Fig. 5. Regulation of gene expression in mouse ileum tissue by proanthocyanidins.

a Significantly regulated genes (fold change >2; q value >0.8 by NOIseq analysis) obtained from RNA sequencing of mouse ileum tissue in mice dosed with low mDP proanthocyanidins (PAC) or medium mDP PAC. Fold changes are relative to mice dosed with only water. n = 5 mice per treatment group. b Principal component analysis showed an effect of PAC mDP demarcated in two distinct clusters. n = 5 mice per treatment group. c Gene pathways identified in the KEGG database that were downregulated (p value <0.005; q value <0.1) by treatment with medium mDP PAC, identified by gene-set enrichment analysis.

Fig. 6. Proanthocyanidins regulate gene expression, autophagosome formation, and autophagy in RAW264.7 cells.

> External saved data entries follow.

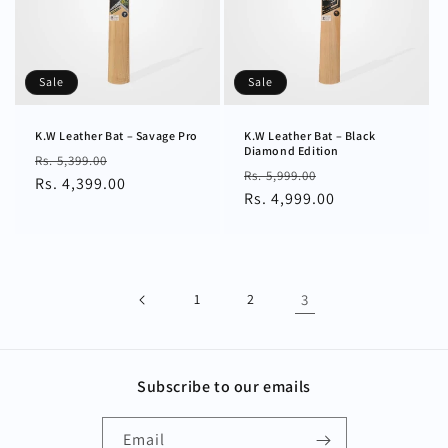
Sale
Sale
K.W Leather Bat – Savage Pro
K.W Leather Bat – Black
Diamond Edition
Regular
Sale
Rs. 5,399.00
Regular
Sale
Rs. 5,999.00
price
Rs. 4,399.00
price
price
Rs. 4,999.00
price
1
2
3
Subscribe to our emails
Email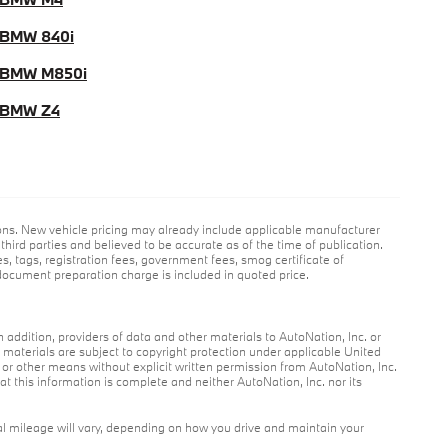
BMW 840i
 BMW M850i
 BMW Z4
ions. New vehicle pricing may already include applicable manufacturer
hird parties and believed to be accurate as of the time of publication.
es, tags, registration fees, government fees, smog certificate of
ocument preparation charge is included in quoted price.
n addition, providers of data and other materials to AutoNation, Inc. or
r materials are subject to copyright protection under applicable United
c or other means without explicit written permission from AutoNation, Inc.
at this information is complete and neither AutoNation, Inc. nor its
l mileage will vary, depending on how you drive and maintain your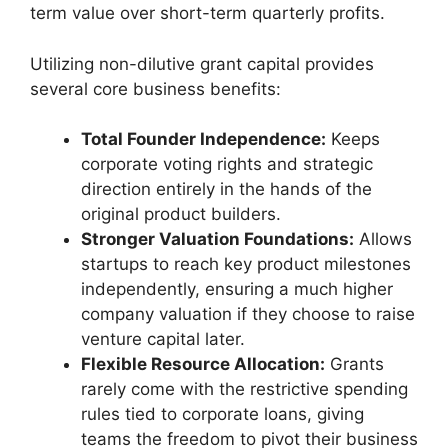
term value over short-term quarterly profits.
Utilizing non-dilutive grant capital provides
several core business benefits:
Total Founder Independence:
Keeps
corporate voting rights and strategic
direction entirely in the hands of the
original product builders.
Stronger Valuation Foundations:
Allows
startups to reach key product milestones
independently, ensuring a much higher
company valuation if they choose to raise
venture capital later.
Flexible Resource Allocation:
Grants
rarely come with the restrictive spending
rules tied to corporate loans, giving
teams the freedom to pivot their business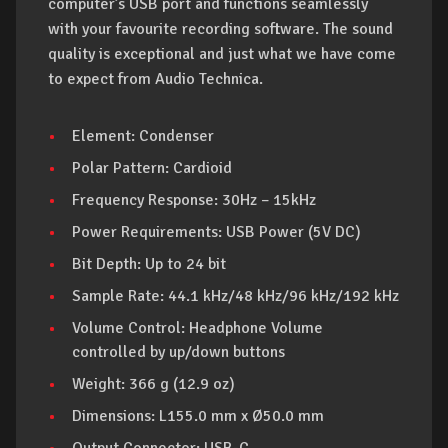
computer’s USB port and functions seamlessly
with your favourite recording software. The sound
quality is exceptional and just what we have come
to expect from Audio Technica.
Element: Condenser
Polar Pattern: Cardioid
Frequency Response: 30Hz – 15kHz
Power Requirements: USB Power (5V DC)
Bit Depth: Up to 24 bit
Sample Rate: 44.1 kHz/48 kHz/96 kHz/192 kHz
Volume Control: Headphone Volume
controlled by up/down buttons
Weight: 366 g (12.9 oz)
Dimensions: L155.0 mm x Ø50.0 mm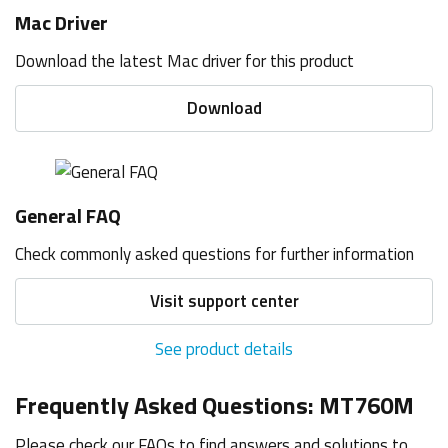
Mac Driver
Download the latest Mac driver for this product
Download
General FAQ
Check commonly asked questions for further information
Visit support center
See product details
Frequently Asked Questions: MT760M
Please check our FAQs to find answers and solutions to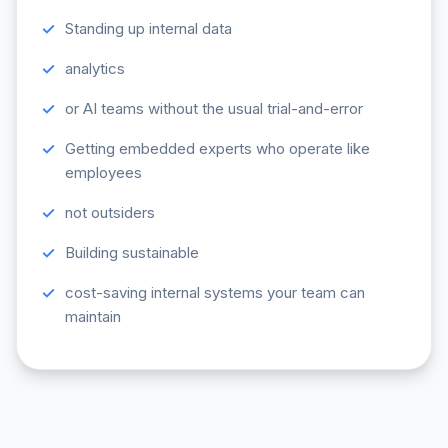
Standing up internal data
analytics
or AI teams without the usual trial-and-error
Getting embedded experts who operate like
employees
not outsiders
Building sustainable
cost-saving internal systems your team can
maintain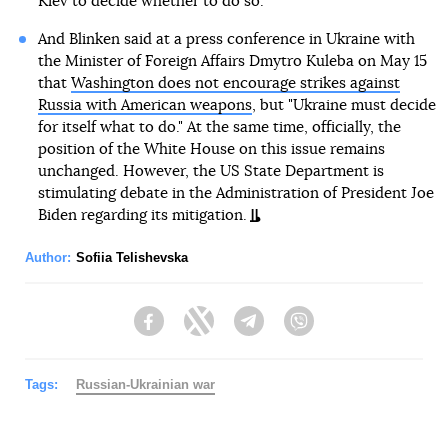
Kiev to decide whether to do so.
And Blinken said at a press conference in Ukraine with
the Minister of Foreign Affairs Dmytro Kuleba on May 15
that
Washington does not encourage strikes against
Russia with American weapons
, but "Ukraine must decide
for itself what to do." At the same time, officially, the
position of the White House on this issue remains
unchanged. However, the US State Department is
stimulating debate in the Administration of President Joe
Biden regarding its mitigation.
Author:
Sofiia Telishevska
Facebook
Twitter
Telegram
Viber
Tags:
Russian-Ukrainian war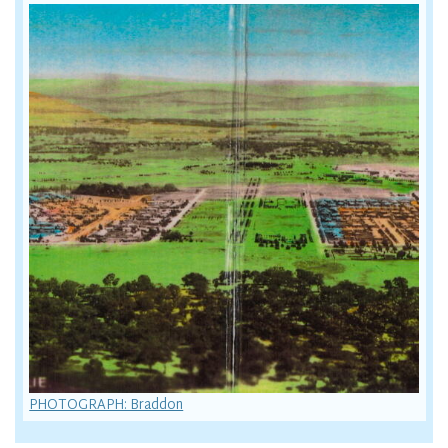
PHOTOGRAPH: Braddon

a Expression of Tlr4, Rab7b, and Atp6v0d2 in RAW264.7 macrophages exposed to proanthocyanidins (PAC) in either resting conditions or following lipopolysaccharide (LPS) stimulation. Fold changes are relative to cells exposed to medium only (resting cells) or LPS only (LPS-activated cells). Mean and SEM of three independent experiments (*p < 0.05 by paired t-test). b Transmission electron microscopy (TEM) images of macrophages showing formation of autophagosome-like structures in control cells or in cells incubated with PAC (15 µg/mL), or PAC combined with Bafilomycin A1 (Baf; 10 nM). c LPS-activated cells showed a significant decrease in IL-6 secretion when pre-stimulated with Baf (10 nM). Mean and SEM from at least three independent experiments (*p < 0.05 by Mann–Whitney test). d Expression of Tlr4 and Atp6v0d2 in RAW264.7 cells stimulated with LPS with PAC (15 µg/mL) and/or Baf (10 nM). Mean and SEM from at least three independent experiments (*p < 0.05, **p < 0.01, ***p < 0.001, ****p < 0.0001 by one-way ANOVA and Tukey’s tests). e Autophagic flux in RAW 264.7 macrophages treated with LPS alone, or LPS combined with either PAC (15 µg/mL) or Baf (10 nM). Mean and SEM of three independent experiments (*p < 0.05, **p < 0.01, ***p < 0.001 by one-way ANOVA and Tukey’s tests). f PAC and Baf both reduce the formation of autophagolysosomes in LPS-activated mLC3 cells. LPS-activated cells had marked abundance of red punctate spots, indicating increased autophagolysosome formation. In contrast, punctate spots and co-localization of green and red fluorescence was observed in LPS-activated cells co-stimulated with either PAC or Baf indicating an accumulation of autophagosomes and inhibition of the full autophagy pathway. Scale bar = 5 µm. g The abundance of red dots, i.e. autophagolysosomes, and yellow dots, i.e. autophagosomes, and the ratio between them, were enumerated in ten individual mLC3 cells (*p < 0.05, **p < 0.01, ***p < 0.001 by Kruskal–Wallis and Dunn’s tests). Shown is mean and SEM for abundance and median for ratio.